ビジネススクールは経営の実務家を養成することを目的としており、
MBAでは経営に必要な幅広いテーマを学ぶことができる。
さらに日経Bizアカデミーによると、、
「ビジネス社会を動かす経済力学を理解するためのマクロ、ミクロの経済学とそのルールを規定するビジネス法、その中に存在する企業とヒトの行動を理解するための組織行動学、組織にとっての経営資源であるヒト(人的資源管理)、カネ(ファイナンス、会計)、モノやサービス(オペレーション、マーケティング)、情報(インフォメーションシステム)、そしてそれらの経営資源を数量的に把握するための土台となる数量的分析、さらにそれらをどのように組み合わせて成果をあげるかといった戦略(ストラテジー)といったマネジメントに関する全般的な内容でMBAプログラムは構成されています。さらに海外でどうビジネス展開していくかという国際ビジネスといった科目があります。」
本書でもビジネススクールで学ぶ内容は以下のように紹介されている。
・会計学(Accounting)
・ビジネス経済学と公共政策(Business Economics and Public Policy)
・ファイナンス(Finance)
・ヘルスケア経営(Health Care Management)
・法学とビジネス倫理(Legal Studies and Business Ethics)
・経営学(Management)
・マーケティング(Marketing)
・オペレーションと情報経営(Operations and Information Management)
・不動産学(Real Estate)
・統計学(Statistics)
経営学の修士号といっても、MBAで学ぶのは経営学だけではない。
それでも経営学修士号なわけだから、経営学は学ぶことの根幹になるはずだ。
MBAは出世の登竜門的に考えている人が結構いるし、
もう世の中にMBA保持者が溢れすぎて価値が下がったと言われて久しいけど、
それでもやはり、MBAを持っていることは出世や転職において重要になることがあるらしい。

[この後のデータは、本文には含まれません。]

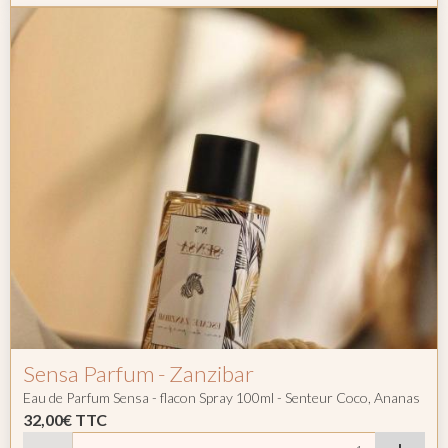
Sensa Parfum - Zanzibar
Eau de Parfum Sensa - flacon Spray 100ml - Senteur Coco, Ananas
32,00€
TTC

香港の金融系で働いている友人達も、できるなら行ってとりたいと言っている。
もっともそれは、そこで学ぶことに価値があるというより、
MBAに行かせてもらえるくらい社内で評価されたい、ということにあるようだが。
MBAを考えた時、そこで学べることを本当に仕事で活用できると信じている人なんてほとんどいないだろう。
むしろ、そんなすがる気持ちで行く人がいるなら行かないほうがいいかもしれない。
MBAで得られるものはそのタイトルだけ。
それは東大卒という肩書や、難しい資格みたいなもの。
自分が思い描くキャリアで、そのタイトルが必要となるか、それだけが判断基準。
僕は二年間もの時間と、数千万の金銭的機会損失を使って、机上の勉強をしにいくことに価値があるとは思えなかった。
肩書によって得る人生なんて糞くらえだと。
自分の肩書は自分で作るものだと考えている。
そして、この本を読んで改めてその考えが強くなった。
筆者は言う、「経営学には教科書がない」
それは、「世界の経営学は科学を目指している」段階だから。
経営戦略論を確立した第一人者であるマイケル・ポーターが「競争の戦略」を出版したのは1980年。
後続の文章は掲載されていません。